Among other competitive features offered is greater flash memory (up to 352 kB). One new version, the CC2640R2F, is now AEC-Q100-qualified for automotive applications. Also offered is Bluetooth 5 software that will aid in developing higher-speed, longer-range products.
The CC2640R2F is an interesting BLE chip that employs a special coded PHY feature in which serial data processing (coding) is used to add to the available performance for some outdoor long-range applications. The data rate is reduced to 125 kb/s with the coding. In addition to improved receiver sensitivity from the usual −93 to −105 dBm and its 5 dBm output power, the overall link budget permits exceptional long-range communications. One recent test demo produced excellent connectivity over a range of 1.6 km. Adding gain antennas can extend that range farther.
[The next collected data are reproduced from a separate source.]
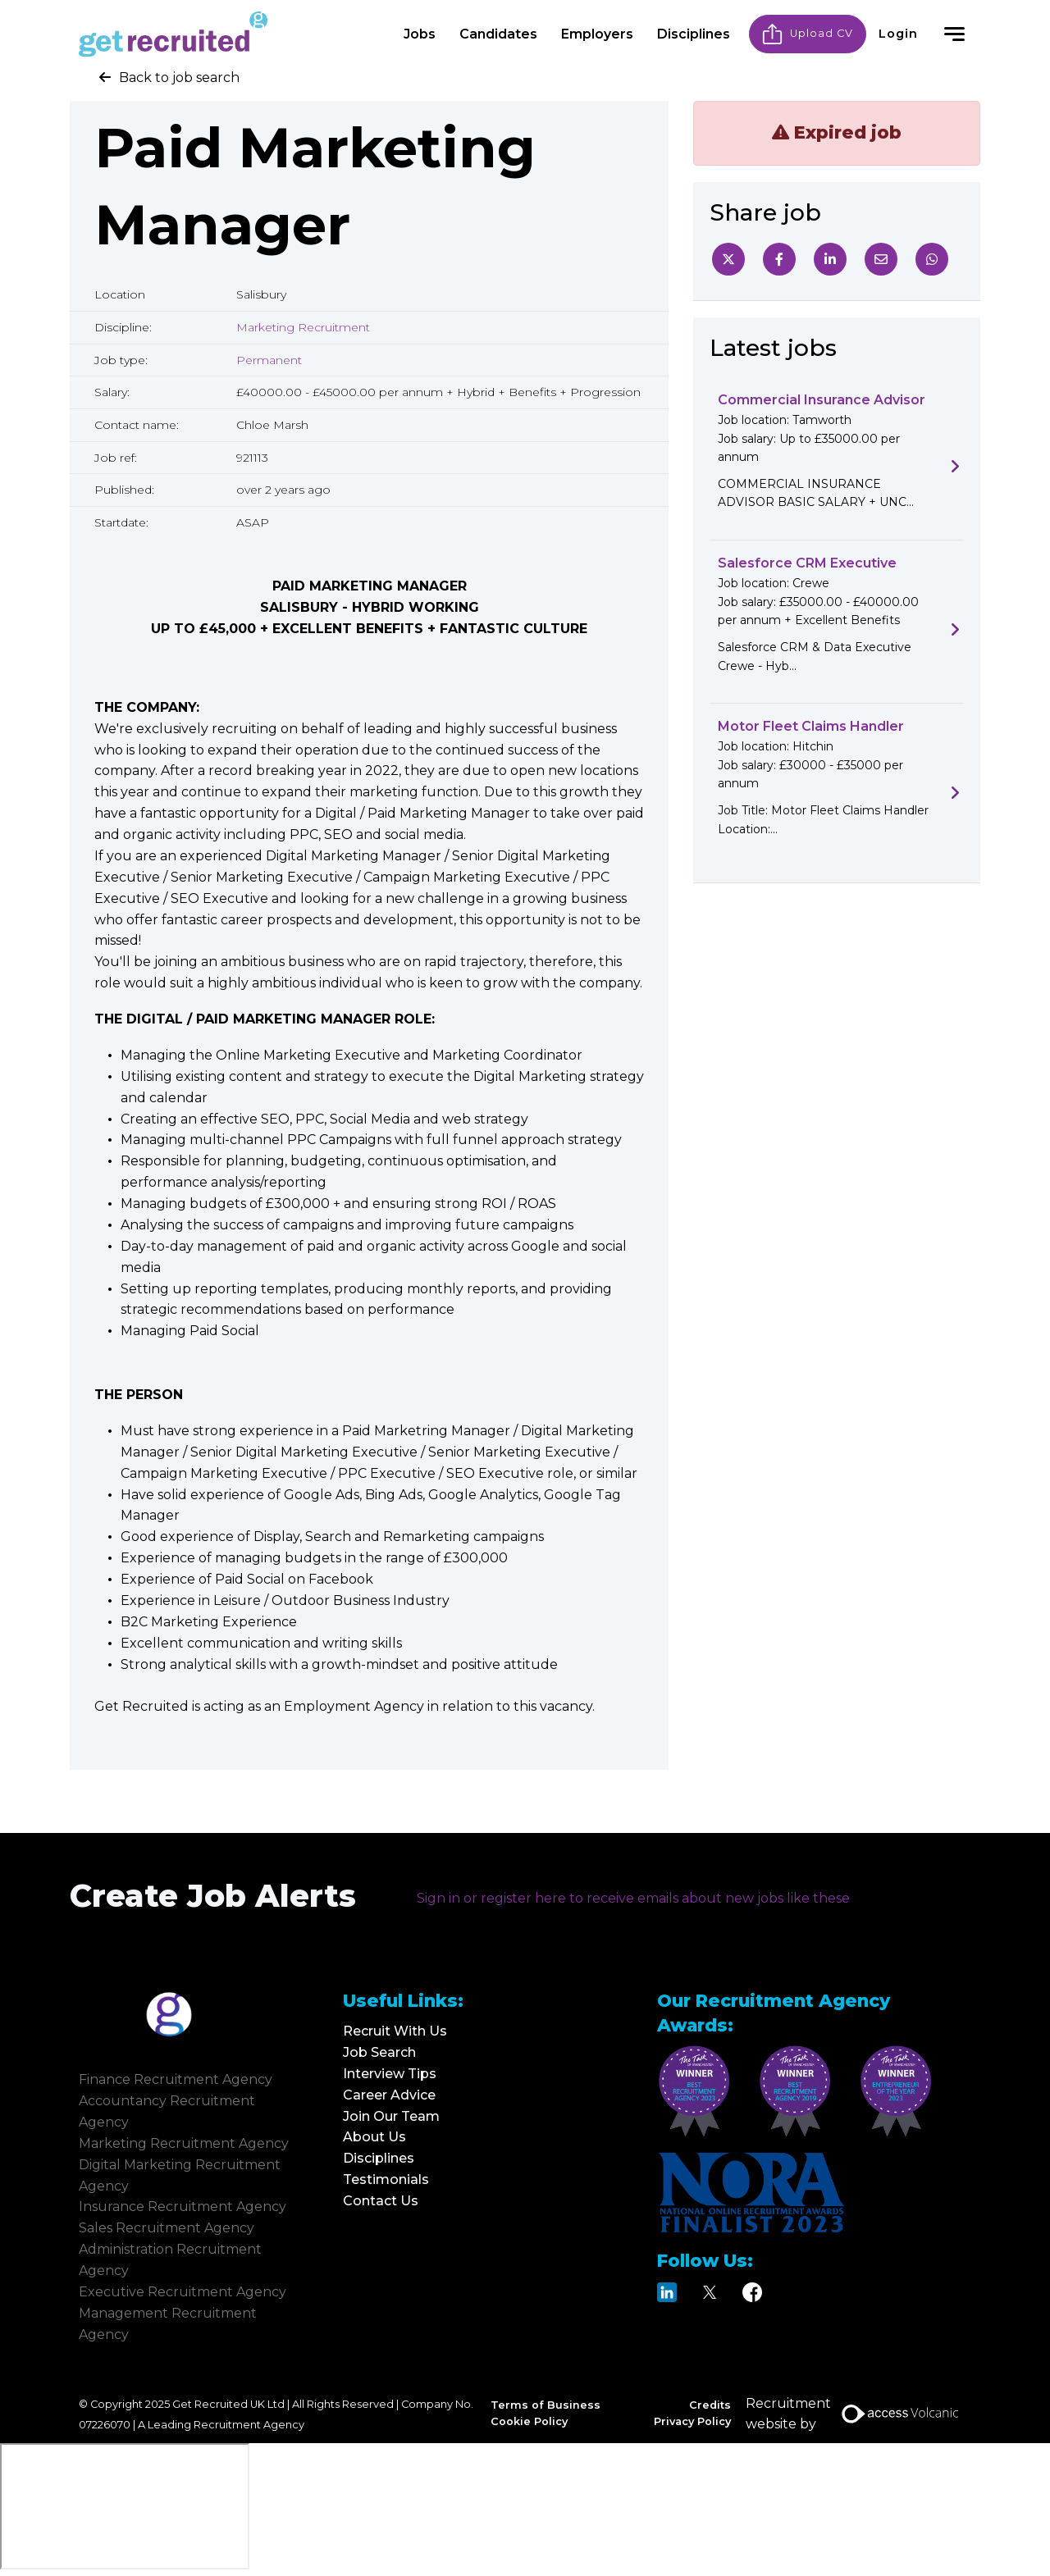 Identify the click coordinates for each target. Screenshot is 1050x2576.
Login (898, 32)
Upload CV (807, 32)
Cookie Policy (529, 2421)
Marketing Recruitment (303, 327)
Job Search (379, 2052)
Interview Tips (389, 2073)
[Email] (881, 259)
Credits (710, 2405)
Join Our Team (391, 2116)
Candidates (498, 32)
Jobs (420, 32)
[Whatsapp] (931, 259)
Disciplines (693, 32)
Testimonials (386, 2179)
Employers (597, 32)
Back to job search (179, 77)
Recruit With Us (395, 2031)
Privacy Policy (692, 2421)
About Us (374, 2137)
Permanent (269, 360)
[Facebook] (779, 259)
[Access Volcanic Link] (901, 2413)
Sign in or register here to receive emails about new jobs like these (633, 1898)
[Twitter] (728, 259)
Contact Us (380, 2201)
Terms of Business (545, 2405)
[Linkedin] (830, 259)
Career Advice (389, 2095) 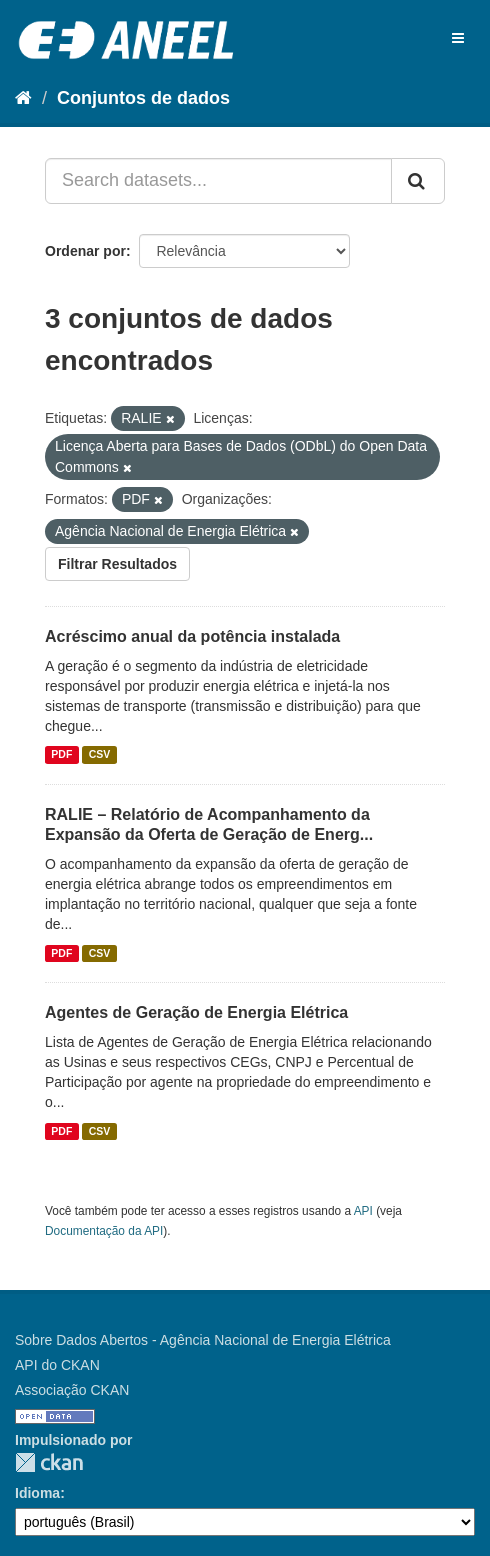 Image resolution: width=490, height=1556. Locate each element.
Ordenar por (85, 251)
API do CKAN (57, 1365)
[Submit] (418, 181)
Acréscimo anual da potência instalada (192, 636)
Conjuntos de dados (143, 98)
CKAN (49, 1462)
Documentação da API (104, 1231)
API (363, 1211)
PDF (61, 755)
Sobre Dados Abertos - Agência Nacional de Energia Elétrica (203, 1340)
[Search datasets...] (218, 181)
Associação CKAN (72, 1390)
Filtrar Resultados (117, 564)
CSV (100, 755)
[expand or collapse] (458, 38)
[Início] (23, 98)
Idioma (37, 1493)
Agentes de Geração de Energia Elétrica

BLE Improves Healthcare Products
Medical instruments have long incorporated the latest electronic technology. Presently some hospitals use Bluetooth, or Wi-Fi, for patient monitoring. It helps minimize the patient wiring problem. Now, with short-range wireless like BLE, patient monitors are more convenient and more reliable—and making that wireless gear more portable with longer range.
Doctors wanting to monitor patient vitals prefer to send patients home to avoid the cost and physical hazards of the hospital. BLE makes real remote patient monitoring possible. Patients can wear sensors like temperature patches that transmit the data via BLE to a smartphone and then on to remote monitoring point by way of the cloud. With tiny 2.7- × 2.7-mm chips, patches are more practical than ever.